In The Theory Toolbox, on page 177 there is a prompt asking about whether or not “political correctness” has so deeply penetrated literary criticism to the point of being its ultimate goal. To demonstrate a possible answer to this question, the text cites a critic named Frank Lentricchia who decided to opt out of the title of literary critic because he thought that the sole concern of criticism had become for progressives to establish their moral superiority on questions of race, gender, and sexual orientation over canonical authors. In this sense, he says that criticism is now fundamentally “self-righteous.”
While, again, I find myself thinking that the authors of TT have caricatured the opposing side of the debate rather than engaging with it fairly, choosing a quote from Lentricchia that is filled with much more vitriol than argumentation, I still think that this is an interesting question they are toying with. It seems to me that the tendency in criticism, especially when performed by undergraduates, is to morally attack classic works. It is fairly regular in class to hear students and professors pointing out the injustice depicted or implicit in certain texts, and sometimes it can seem as though the concern is less with the text itself and more with the injustice. While it obviously is right to condemn injustice in all forms, whether literary or otherwise, it also seems as though this approach to literature can sometimes come at the expense of treating it in a way that is more formal or genre-minded.
However, even such approaches as these, it could be argued, encode a certain implicit morality. All interpretations, whether intentionally or not, assume a system of values that they apply to the interpreted object. Thus while we may, like Lentricchia, object to the “self-righteous[ness]” and moralizing of certain modes of criticism, this does not entail that there is another mode that is itself amoral. And without an amoral means of interpretation, it follows that all criticism is, to a lesser or greater extent, subject to this same objection. Realizing this, it seems to me, leaves us with the question of if interpretation ever could be amoral, and if not, how could we justify complaining of smug progressiveness while admiring other forms of criticism.

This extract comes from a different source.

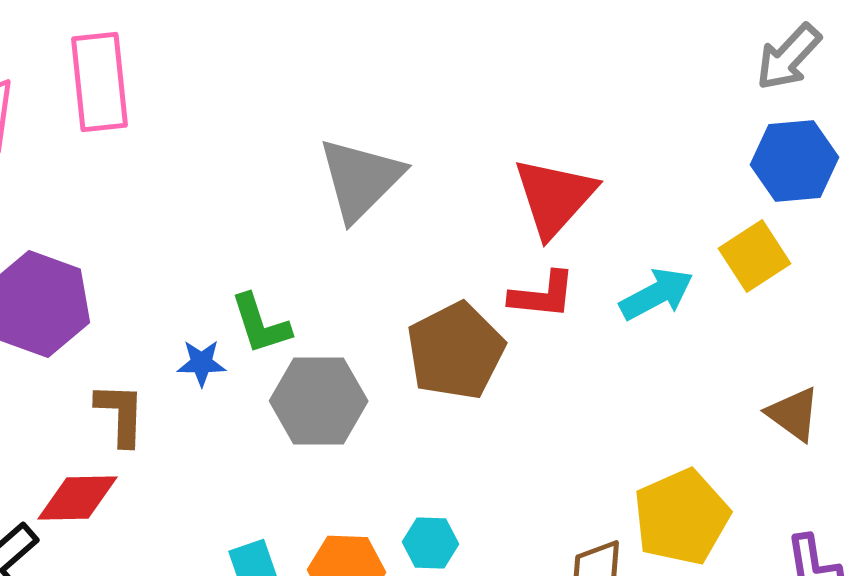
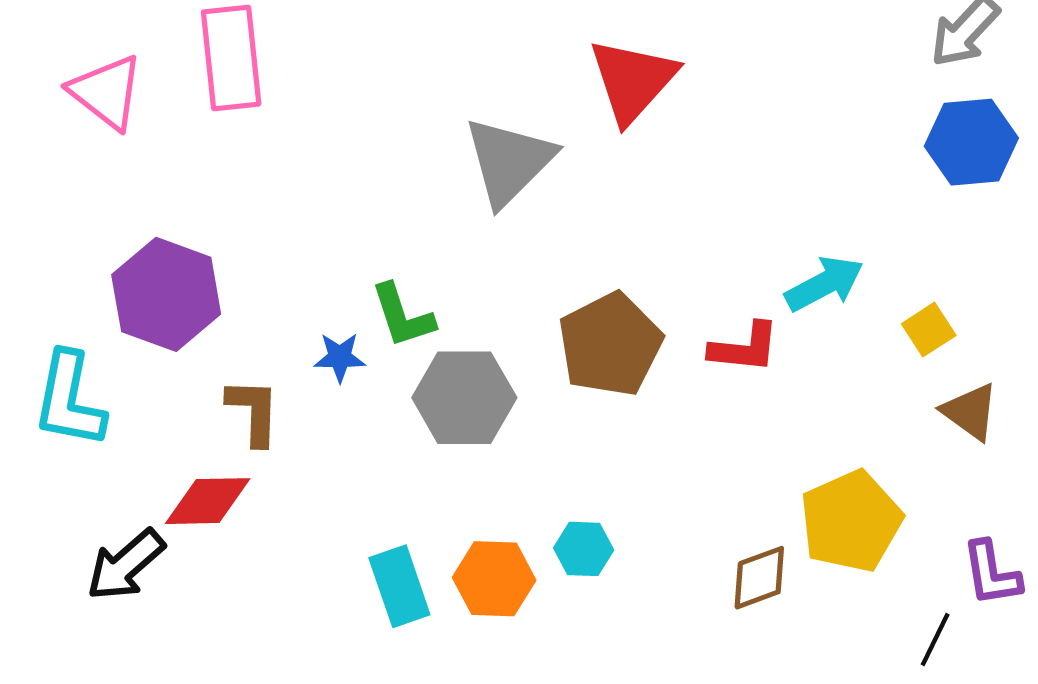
red triangle: (554, 197) -> (633, 80), moved
yellow square: (754, 256) -> (929, 330), moved, size x0.7
red L-shape: (542, 295) -> (744, 348), moved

I like your question of whether or not interpretation can be amoral. Something else that caught my eye was you pointing out that it’s pretty common to hear the injustices in certain texts being pointed out by professors and students. I find that to be pretty common, too. In one of my classes last semester, my professor pointed out something interesting about Heart of Darkness by Joseph Conrad. She noted that while the main character does a great job of explaining what the African slaves went through, one of the problems that some people have with the novella was that we never hear from the slaves themselves. We never exactly know how they feel about things, from their own point of view. I just thought that was interesting.

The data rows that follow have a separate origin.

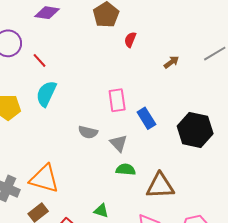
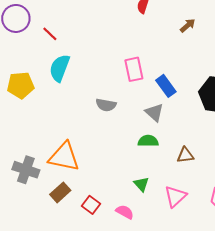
gray triangle: (119, 143) -> (154, 112), moved
brown triangle: (160, 186) -> (185, 155), size x0.6
green triangle: (101, 211) -> (141, 184), moved, turned 35

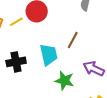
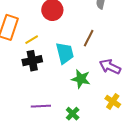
yellow line: (16, 22) -> (32, 40), moved

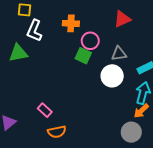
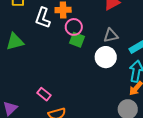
white L-shape: (34, 31) -> (43, 18), moved
pink circle: (90, 41) -> (74, 27), moved

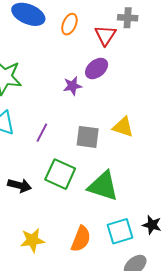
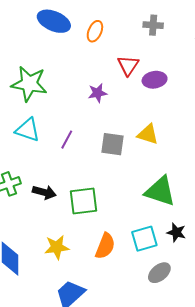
red triangle: (105, 35) -> (128, 65), moved
purple ellipse: (97, 69) -> (155, 80), moved, turned 30
green square: (60, 174) -> (83, 201), moved, turned -32
green triangle: (103, 186) -> (160, 191), moved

I think the key is to go beyond pointing out injustice, and instead asking oneself how injustice functions in the text as a product of its historical context, its author’s own background, and as a product of constraints presented by genre and form. Thus, Conrad appears to join a broadly shared caricature of African life at a certain point in history even as his ideas can seem very progressive as they interrogate what drives the imperial self. One cannot simply point to things; one must use the kind of “contextual creativity” our authors describe to reveal how certain progressive and regressive things happen all at once. So the test is really that contextual creativity–one’s ability not to limit contexts (“Conrad is racist”) but to expand them (where is Conrad’s racism most evident? Where does it emerge from? Where is it contracted and by what / whom?). I think the authors of TT would caution against any approach that is hyper-moral to the point of being smug and those who discard attention to injustice for as they flee to the “aesthetic” itself (as though, as you note, that wasn’t already an embodiment of a certain ideology).